3. If Pedro Magdiel Muñoz Salvador appears in this video, something that is highly likely considering that he was very active in the “construction” of the bonfire and barricade, carrying, as one woman told us, tires and tree branches, tree trunks and vegetation (that made a lot of smoke), then who, apart from the soldiers, police and uniformed officers grouped behind and watching through binoculars, has knowledge of the contents of the video where, surely, the faces of the demonstrators active that Saturday can be seen?

4. The young brickmason, an activist with the National Resistance Front Against the Coup D’Etat, met a terrible death; victim of sadists who tortured him, surely over a long period, taking into account that he was arrested around 5 p.m. in the afternoon on Friday and died between 2 and 4 a.m. on Saturday morning.

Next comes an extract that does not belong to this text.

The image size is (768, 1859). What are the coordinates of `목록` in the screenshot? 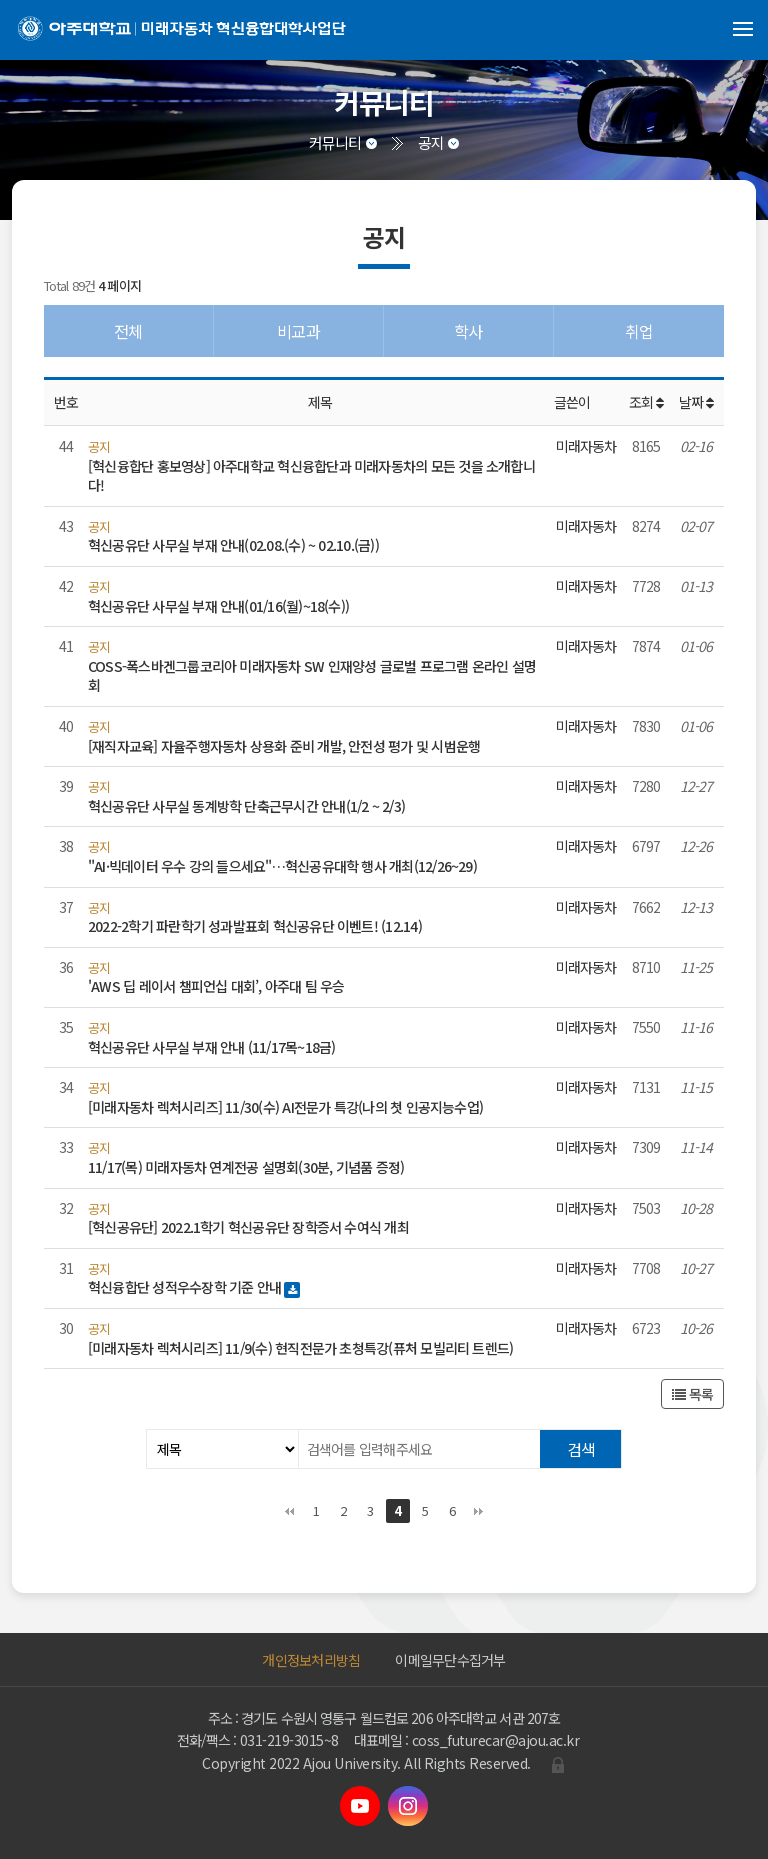 It's located at (692, 1394).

5. In Honduras, which sectors of society historically or presently practice such cruelty and insensitivity?

*The following links are to the photographs of the lifeless victim.  They are presented as material for the complaint.

Body wounds

Body in prone position, with back uncovered

Head wound (posterior)

Victim’s chest and face

Source: Independent News Center, Mexico, July 29, 2009
* all photographs in this complaint were published by the Chiapas Independent Media Center

Machetera is a member of Tlaxcala, the network of translators for linguistic diversity. This translation may be reprinted as long as the content remains unaltered, and the source, author, and translator are cited.

2 responses to “Pedro Magdiel Muñoz Salvador’s via dolorosa

  1. Thanks to you for the translation, Machetera, and to Dick Emanuelsson for the courageous reporting. This assembles, with the documenting pictures, many scattered reports, and as such it’s devastating.

    One tiny correction: the paper that photoshopped the blood from the AP image of Isis Murillo was La Prensa, El Heraldo’s sister paper (both Canahuati-owned). CubaDebate made the original catch:

    • That’s an interesting correction but let’s not lose sight of Emanuelsson’s main point which is that El Heraldo needed approx. 20 minutes to declare the Muñoz case closed after his body was found. Cubadebate’s work is unparalleled but their report does not exclude the possibility that both Canahuati papers engaged in photoshopping rather than just one. If I don’t forget, I’ll ask Emanuelsson about it, but for now I’m leaving it as is.